ANASAYFA

FORUM

HABERLER

ZİYARETCİLER

SORULARINIZ

KİTAP

EFENDİMİZ

NAMAZ

HİKMETLİ KİTAP

FİLİMLER


   
  Tevhid Nesli geliyor....
  38.4. Arap Dilinden Yararlanma
 

38.4. Arap Dilinden Yararlanma

Allah Teâlâ şöyle buyurur:

 Biz, her elçiyi kendi toplumunun dili ile gönderdik ki, onlara iyice açıklasın. Bundan sonra Allah dileyeni sapıklıkta bırakır, dileyeni de yola getirir. Güçlü olan o, doğru karar veren odur.” (İbrahim 14/4)

“Kur’ân, gerçekten varlıkların sahibinin indirmesiyle inmiştir. Onu güvenilir Ruh, Cebrail indirdi. Senin kalbine… Uyarıcılardan olasın diye. Apaçık Arap diliyle. (Şuarâ 26/192-195)
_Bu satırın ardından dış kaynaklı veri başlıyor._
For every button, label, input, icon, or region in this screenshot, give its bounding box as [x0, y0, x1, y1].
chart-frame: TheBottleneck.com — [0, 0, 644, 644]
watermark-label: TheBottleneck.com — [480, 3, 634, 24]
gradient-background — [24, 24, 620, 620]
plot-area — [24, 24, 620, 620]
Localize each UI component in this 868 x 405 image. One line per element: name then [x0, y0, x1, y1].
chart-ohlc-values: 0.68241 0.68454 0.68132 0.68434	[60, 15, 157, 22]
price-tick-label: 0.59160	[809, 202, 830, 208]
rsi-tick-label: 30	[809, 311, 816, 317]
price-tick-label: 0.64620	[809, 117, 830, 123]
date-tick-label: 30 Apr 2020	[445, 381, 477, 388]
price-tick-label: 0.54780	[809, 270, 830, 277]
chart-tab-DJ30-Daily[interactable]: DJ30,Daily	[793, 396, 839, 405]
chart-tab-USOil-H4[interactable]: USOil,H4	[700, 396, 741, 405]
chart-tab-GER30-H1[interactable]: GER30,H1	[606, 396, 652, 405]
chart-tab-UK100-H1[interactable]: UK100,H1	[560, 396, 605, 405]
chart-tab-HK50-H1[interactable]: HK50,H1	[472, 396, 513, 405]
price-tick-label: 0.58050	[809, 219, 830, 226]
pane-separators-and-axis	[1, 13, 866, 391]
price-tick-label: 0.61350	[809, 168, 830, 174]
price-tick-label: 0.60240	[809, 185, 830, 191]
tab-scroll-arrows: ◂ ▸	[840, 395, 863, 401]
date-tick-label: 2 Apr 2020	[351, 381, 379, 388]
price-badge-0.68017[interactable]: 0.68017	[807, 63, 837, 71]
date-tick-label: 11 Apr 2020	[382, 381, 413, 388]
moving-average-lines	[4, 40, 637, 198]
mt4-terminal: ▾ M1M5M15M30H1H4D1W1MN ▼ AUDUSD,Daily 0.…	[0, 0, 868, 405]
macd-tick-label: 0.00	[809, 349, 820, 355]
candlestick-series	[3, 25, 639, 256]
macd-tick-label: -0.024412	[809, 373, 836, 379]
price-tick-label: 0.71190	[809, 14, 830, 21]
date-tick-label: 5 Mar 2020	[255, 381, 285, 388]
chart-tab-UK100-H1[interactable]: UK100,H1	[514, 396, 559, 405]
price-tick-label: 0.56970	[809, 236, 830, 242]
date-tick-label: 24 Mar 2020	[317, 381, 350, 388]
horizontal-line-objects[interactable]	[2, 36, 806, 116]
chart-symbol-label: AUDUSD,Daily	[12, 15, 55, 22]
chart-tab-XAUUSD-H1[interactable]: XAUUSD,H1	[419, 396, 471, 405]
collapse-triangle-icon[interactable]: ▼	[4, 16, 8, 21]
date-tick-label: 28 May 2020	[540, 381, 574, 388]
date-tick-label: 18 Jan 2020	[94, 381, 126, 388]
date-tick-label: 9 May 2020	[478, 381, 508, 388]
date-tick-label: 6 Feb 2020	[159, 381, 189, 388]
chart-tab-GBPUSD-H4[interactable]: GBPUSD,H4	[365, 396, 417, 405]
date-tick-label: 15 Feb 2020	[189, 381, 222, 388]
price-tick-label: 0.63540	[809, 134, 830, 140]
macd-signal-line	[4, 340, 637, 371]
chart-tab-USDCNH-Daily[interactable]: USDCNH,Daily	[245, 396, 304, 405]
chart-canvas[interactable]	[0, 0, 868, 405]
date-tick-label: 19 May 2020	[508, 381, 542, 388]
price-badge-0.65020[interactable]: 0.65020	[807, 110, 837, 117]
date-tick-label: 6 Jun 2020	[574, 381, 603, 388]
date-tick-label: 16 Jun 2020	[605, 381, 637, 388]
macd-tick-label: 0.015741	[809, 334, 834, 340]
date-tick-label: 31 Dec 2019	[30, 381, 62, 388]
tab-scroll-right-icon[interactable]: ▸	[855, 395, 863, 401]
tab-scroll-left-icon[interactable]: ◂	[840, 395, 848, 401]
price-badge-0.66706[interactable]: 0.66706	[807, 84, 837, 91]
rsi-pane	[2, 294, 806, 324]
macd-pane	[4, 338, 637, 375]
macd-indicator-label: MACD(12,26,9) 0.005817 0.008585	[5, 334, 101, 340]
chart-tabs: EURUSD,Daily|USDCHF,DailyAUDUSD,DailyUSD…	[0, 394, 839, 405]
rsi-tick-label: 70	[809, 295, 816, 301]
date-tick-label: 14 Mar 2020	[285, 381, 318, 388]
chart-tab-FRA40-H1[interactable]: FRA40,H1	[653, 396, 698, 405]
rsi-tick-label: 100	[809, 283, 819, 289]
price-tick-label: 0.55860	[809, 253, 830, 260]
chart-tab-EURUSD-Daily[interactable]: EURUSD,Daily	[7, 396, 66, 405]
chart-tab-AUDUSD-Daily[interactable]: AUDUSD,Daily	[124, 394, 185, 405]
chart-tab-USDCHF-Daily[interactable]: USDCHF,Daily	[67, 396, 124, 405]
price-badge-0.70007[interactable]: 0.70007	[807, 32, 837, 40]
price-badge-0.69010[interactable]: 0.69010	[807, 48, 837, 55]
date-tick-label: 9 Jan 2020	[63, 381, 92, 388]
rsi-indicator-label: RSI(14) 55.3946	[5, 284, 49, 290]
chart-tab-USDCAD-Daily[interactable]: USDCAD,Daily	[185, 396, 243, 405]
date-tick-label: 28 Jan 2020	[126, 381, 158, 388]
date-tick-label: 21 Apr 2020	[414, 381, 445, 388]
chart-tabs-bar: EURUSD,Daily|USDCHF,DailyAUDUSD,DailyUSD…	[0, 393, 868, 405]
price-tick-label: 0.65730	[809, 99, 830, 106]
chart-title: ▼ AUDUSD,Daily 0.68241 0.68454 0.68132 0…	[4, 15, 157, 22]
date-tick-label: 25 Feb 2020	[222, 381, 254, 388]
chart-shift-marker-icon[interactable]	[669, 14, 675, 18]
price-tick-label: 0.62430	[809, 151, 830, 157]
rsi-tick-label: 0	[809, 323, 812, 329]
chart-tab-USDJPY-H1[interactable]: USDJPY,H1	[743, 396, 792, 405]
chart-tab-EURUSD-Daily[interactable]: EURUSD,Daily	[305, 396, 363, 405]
Kur’ân Arapça olduğu için onu anlamada Arap dilinin önemi açıktır. Ama bugün bir çok tefsir ve mealde dil kurallarına aykırı uygulamalar vardır. Meâlini verdiğimiz İbrahim 4. âyet buna örnek olabilir. Ulaşabildiğimiz tefsir ve mealler âyete şöyle anlam vermişlerdir:

“Biz, her elçiyi kendi toplumunun dili ile gönderdik ki, onlara iyice açıklasın. Bundan sonra Allah dilediğini sapıklıkta bırakır, dilediğini de yola getirir. Güçlü olan o, doğru karar veren odur.

Allah dilediğini yola getirecek ve dilediğini saptıracaksa neden elçi göndersin? Bu durumda elçinin, o toplumun dili ile açıklama yapmasının ne anlamı olur? Böyle anlamsız bir iş “doğru karar veren” Allah’a yakıştırılabilir mi? İçinde ciddi çelişkiler olan ifadeler, Allah’ın sözü olabilir mi?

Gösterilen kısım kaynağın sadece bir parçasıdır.